The problem => Quote the entries below from the line with "зупинку громадського" through the line with "які працюють на цій ді", both ends included, and only those lines.
▬▬▬▬▬▬▬▬▬▬
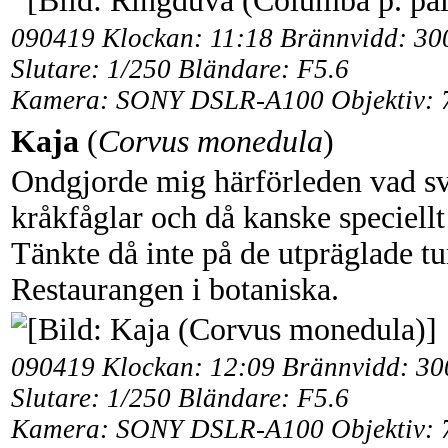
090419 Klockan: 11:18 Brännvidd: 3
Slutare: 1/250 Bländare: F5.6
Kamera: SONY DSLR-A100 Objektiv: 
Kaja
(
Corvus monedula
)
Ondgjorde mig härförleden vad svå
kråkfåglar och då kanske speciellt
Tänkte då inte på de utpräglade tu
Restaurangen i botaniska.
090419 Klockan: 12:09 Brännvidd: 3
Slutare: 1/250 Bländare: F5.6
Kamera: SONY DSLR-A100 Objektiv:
▬▬▬▬▬▬▬▬▬▬
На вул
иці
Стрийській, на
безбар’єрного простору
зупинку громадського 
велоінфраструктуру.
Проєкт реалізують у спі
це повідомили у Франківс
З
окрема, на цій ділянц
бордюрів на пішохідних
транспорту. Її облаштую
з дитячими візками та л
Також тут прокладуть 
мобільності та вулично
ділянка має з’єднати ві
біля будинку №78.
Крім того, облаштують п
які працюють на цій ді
▬▬▬▬▬▬▬▬▬▬
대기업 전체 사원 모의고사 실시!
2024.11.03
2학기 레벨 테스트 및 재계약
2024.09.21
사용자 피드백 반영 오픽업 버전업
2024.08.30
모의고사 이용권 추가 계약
▬▬▬▬▬▬▬▬▬▬
Result of this task =>
зупинку громадського 
велоінфраструктуру.
Проєкт реалізують у спі
це повідомили у Франківс
З
окрема, на цій ділянц
бордюрів на пішохідних
транспорту. Її облаштую
з дитячими візками та л
Також тут прокладуть 
мобільності та вулично
ділянка має з’єднати ві
біля будинку №78.
Крім того, облаштують п
які працюють на цій ді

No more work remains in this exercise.